ASSIGNED TASK -
When the string "情满天山" is part of a line below, that line should be copied.

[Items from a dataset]
◆ ◆ ◆ ◆ ◆ ◆ ◆

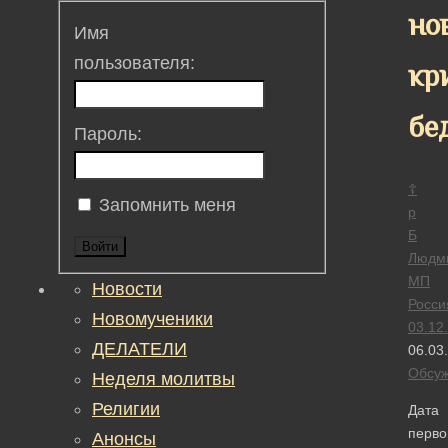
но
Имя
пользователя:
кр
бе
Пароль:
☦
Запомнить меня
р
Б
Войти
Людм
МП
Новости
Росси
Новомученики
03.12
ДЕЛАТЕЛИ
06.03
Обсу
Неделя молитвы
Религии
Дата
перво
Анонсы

◆ ◆ ◆ ◆ ◆ ◆ ◆

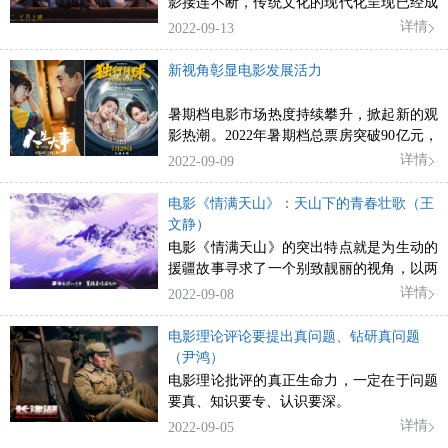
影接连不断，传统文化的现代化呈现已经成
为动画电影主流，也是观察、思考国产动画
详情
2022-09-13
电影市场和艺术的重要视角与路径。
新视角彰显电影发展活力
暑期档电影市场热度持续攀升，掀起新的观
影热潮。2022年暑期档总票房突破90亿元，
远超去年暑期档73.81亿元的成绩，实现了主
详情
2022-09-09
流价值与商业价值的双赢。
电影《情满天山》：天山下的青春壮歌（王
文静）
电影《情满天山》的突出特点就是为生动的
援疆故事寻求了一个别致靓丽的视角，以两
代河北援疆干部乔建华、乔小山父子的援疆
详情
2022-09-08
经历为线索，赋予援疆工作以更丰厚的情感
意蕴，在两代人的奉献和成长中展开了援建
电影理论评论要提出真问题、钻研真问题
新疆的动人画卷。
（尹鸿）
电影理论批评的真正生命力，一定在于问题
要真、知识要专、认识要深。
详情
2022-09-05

◆ ◆ ◆ ◆ ◆ ◆ ◆

RESULT OF THE TASK -
电影《情满天山》：天山下的青春壮歌（王
电影《情满天山》的突出特点就是为生动的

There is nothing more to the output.